FIG. 3 is a diagram showing characteristics of rigidity (shear elastic modulus) with respect to strain (shear strain) of a viscoelastic body in the device of the present invention.

FIG. 4 is a diagram showing characteristics of (natural frequency of pendulum / natural frequency of structure) with respect to strain (shear strain) in the device of the present invention.

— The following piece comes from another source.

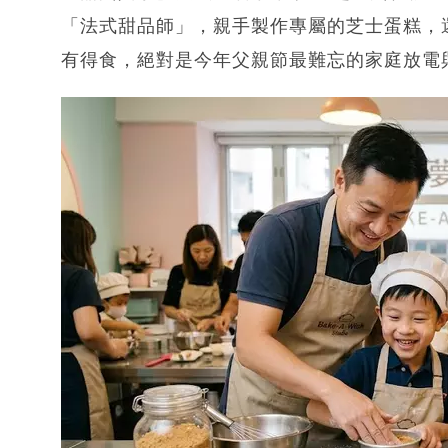
「法式甜品師」，親手製作專屬的芝士蛋糕，
有得食，絕對是今年父親節最難忘的家庭放電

FIG. 5 is a diagram showing a basic configuration of a structure vibration control device.

[Explanation of symbols]

 11 Laminated elastic body 12 Stabilizer plate 21 Viscoelastic body 22 Reinforcing plate 23 Flange plate 51 Weight (additional load) 52 Struts 53 Structure 54 Pin support 55 Support structure 56 Spring 57 Damper

 ─────────────────────────────────────────────────── ─── Continuation of front page (72) Inventor Hitoshi Okita 1-1-6 Uchisaiwai-cho, Chiyoda-ku, Tokyo Nihon Telegraph and Telephone Corporation (72) Hiroshi Doi 1-1-6 Uchisai-cho, Chiyoda-ku, Tokyo Nihon Telegraph and Telephone Corporation (72) Kenji Okuda 5-8 Akihabara, Taito-ku, Tokyo NTTay Architectural Research Institute (72) Inventor Nobuo Masaki 1-chome, Kyobashi, Chuo-ku, Tokyo No. 10 No. 1 within Bridgestone Corporation

Claims (4)

[Claims] 1. A laminated elastic body is formed by alternately laminating a viscoelastic body having a spring characteristic that changes depending on the magnitude of strain and a reinforcing plate, and an additional load is attached to one end of the laminated elastic body and is unique depending on the amplitude. A structure vibration control device, characterized in that it is attached to a predetermined position of a structure as a pendulum whose frequency changes. 2. A laminated elastic body is constructed by alternately laminating a viscoelastic body having a spring characteristic that varies depending on the magnitude of strain and a reinforcing plate, and further, a plurality of laminated elastic bodies are provided with upper and lower ends by stabilizing plates. A structure vibration control device comprising a laminated elastic body unit connected to each other, wherein an additional load is attached to one end of the laminated elastic body unit, and the laminated elastic body unit is attached to a predetermined position of a structure as a pendulum whose natural frequency changes depending on amplitude. 3. A laminated elastic body in which a viscoelastic body having a spring characteristic that changes depending on the magnitude of strain and a reinforcing plate are alternately laminated to form a laminated elastic body, and the upper and lower ends of a plurality of laminated elastic bodies are connected to each other. It is possible to construct a multi-stage laminated elastic body unit that is stacked in multiple stages via plates and attach it to one end of this multi-stage laminated elastic body unit as a pendulum whose natural frequency changes depending on the amplitude and attach it to a predetermined position of the structure. Characteristic structure vibration control device. 4. The structure vibration damping device according to claim 2 or 3, wherein a part of the plurality of laminated elastic bodies constituting the laminated elastic body unit or the multi-stage laminated elastic body unit has a different spring characteristic. Structure vibration control device characterized by being different from the above.